Viacheslav Aleksandrovich Malyshev

The following article is from The Great Soviet Encyclopedia (1979). It might be outdated or ideologically biased.

Malyshev, Viacheslav Aleksandrovich


Born Dec. 3(16), 1902, in Ust’-Sysol’sk, now Syktyvkar; died Feb. 20, 1957, in Moscow. Soviet state figure; one of the organizers of socialist industry; colonel general of the engineer corps; Hero of Socialist Labor (1944). Member of the CPSU from 1926. Son of a teacher.

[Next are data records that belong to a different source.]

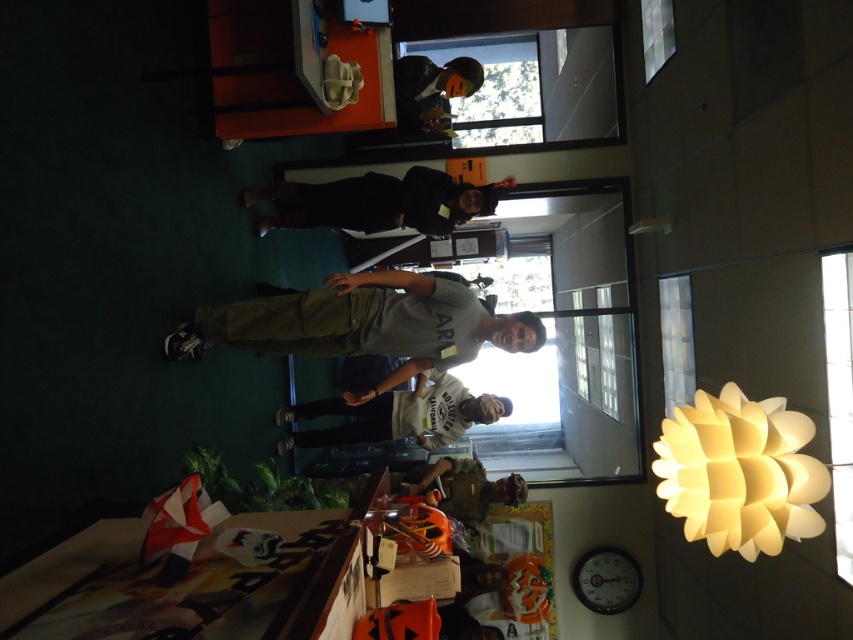 You are a delivery person who needs to place a package between the matte black jacket at upper center and the camouflage fabric backpack at center. The package is 3 meters long. Can you fit it between them?

The distance between the matte black jacket at upper center and the camouflage fabric backpack at center is 2.56 meters, so the 3 meter package is too long to fit between them.

You are standing in the rotated image and want to reach the door outside. To do so, you must pass between the matte black jacket at upper center and the camouflage fabric backpack at center. Which direction should you move relative to the jacket to avoid the backpack?

Since the matte black jacket at upper center is to the left of the camouflage fabric backpack at center, you should move to the right of the jacket to avoid the backpack and head towards the door.

You are standing in the rotated image and want to move from the point at coordinates point [469,74] to the point at coordinates point [500,488]. Which direction should you face to walk towards the second point?

Since point [469,74] is closer to the viewer than point [500,488], you should face away from the viewer to walk towards the second point. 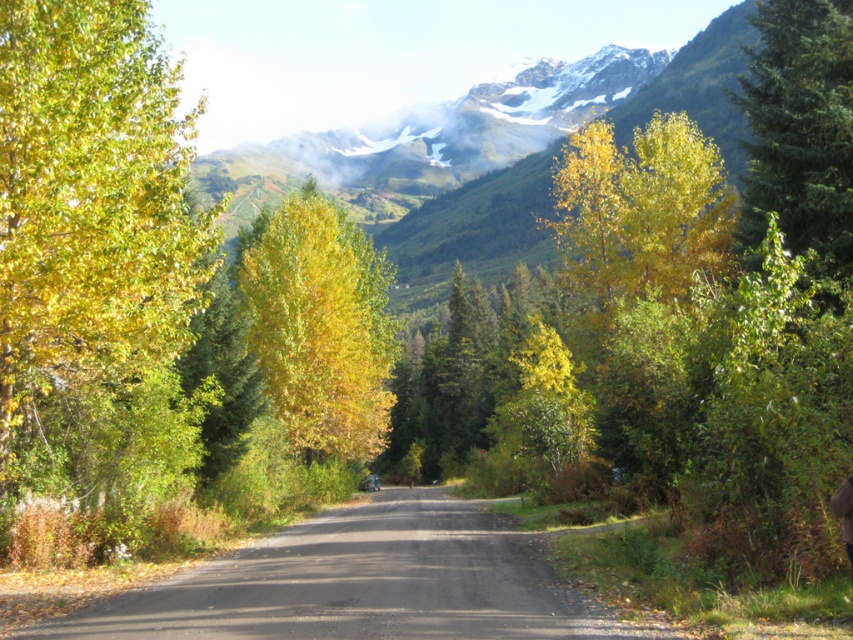 Question: Does yellow matte tree at center have a smaller size compared to green evergreen tree at right?

Choices:
 (A) yes
 (B) no

Answer: (B)

Question: In this image, where is yellow-green leaves at left located relative to green evergreen tree at right?

Choices:
 (A) below
 (B) above

Answer: (A)

Question: Considering the real-world distances, which object is farthest from the yellow-green leaves at left?

Choices:
 (A) asphalt road at center
 (B) green evergreen tree at right
 (C) yellow matte tree at center
 (D) brown leather jacket at center

Answer: (C)

Question: Observing the image, what is the correct spatial positioning of yellow matte tree at center in reference to brown leather jacket at center?

Choices:
 (A) above
 (B) below

Answer: (A)

Question: Which point is closer to the camera taking this photo?

Choices:
 (A) (834, 496)
 (B) (433, 490)

Answer: (A)

Question: Which object is positioned closest to the yellow matte tree at center?

Choices:
 (A) yellow-green leaves at left
 (B) asphalt road at center
 (C) green evergreen tree at right
 (D) brown leather jacket at center

Answer: (B) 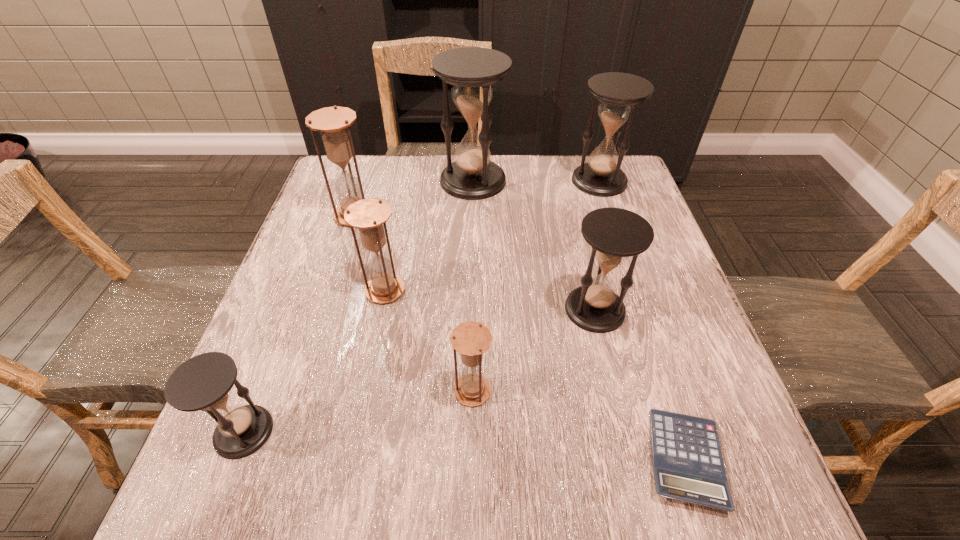 Locate an element on the screen. free space at the left edge is located at coordinates (325, 281).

Malyshev graduated from the Velikie Luki Railroad Technicum in 1924. He worked as a mechanic and locomotive engineer from 1924 to 1930. Upon graduating from the N. E. Bauman Moscow Higher Technical School in 1934, he served from 1934 to 1939 as designer, chief engineer, and director of the V. V. Kuibyshev Plant in Kolomna. He became people’s commissar of heavy machine building in 1939. Malyshev was vice-chairman of the Council of People’s Commissars of the USSR from 1940 to 1944. Between 1941 and 1956, Malyshev served as people’s commissar of the tank industry, minister of transport machine building, chairman of the State Committee of the Council of Ministers of the USSR on Introducing Advanced Technology in the National Economy, minister of the shipbuilding industry, minister of transport and heavy machine building, and minister of medium machine building. He served simultaneously as vice-chairman of the Council of Ministers of the USSR from 1947 to 1953 and from 1954 to 1956. In December 1956, Malyshev became first vice-chairman of the State Economic Commission of the USSR and a minister of the USSR. He was elected to the Central Committee at the Eighteenth through Twentieth Party Congresses. He was a member of the Presidium of the Central Committee of the CPSU in 1952-53. He was a deputy to the first through fourth convocations of the Supreme Soviet of the USSR. Malyshev was twice the recipient of the State Prize of the USSR and was awarded four Orders of Lenin, two other orders, and various medals. He is buried in Red Square at the Kremlin Wall.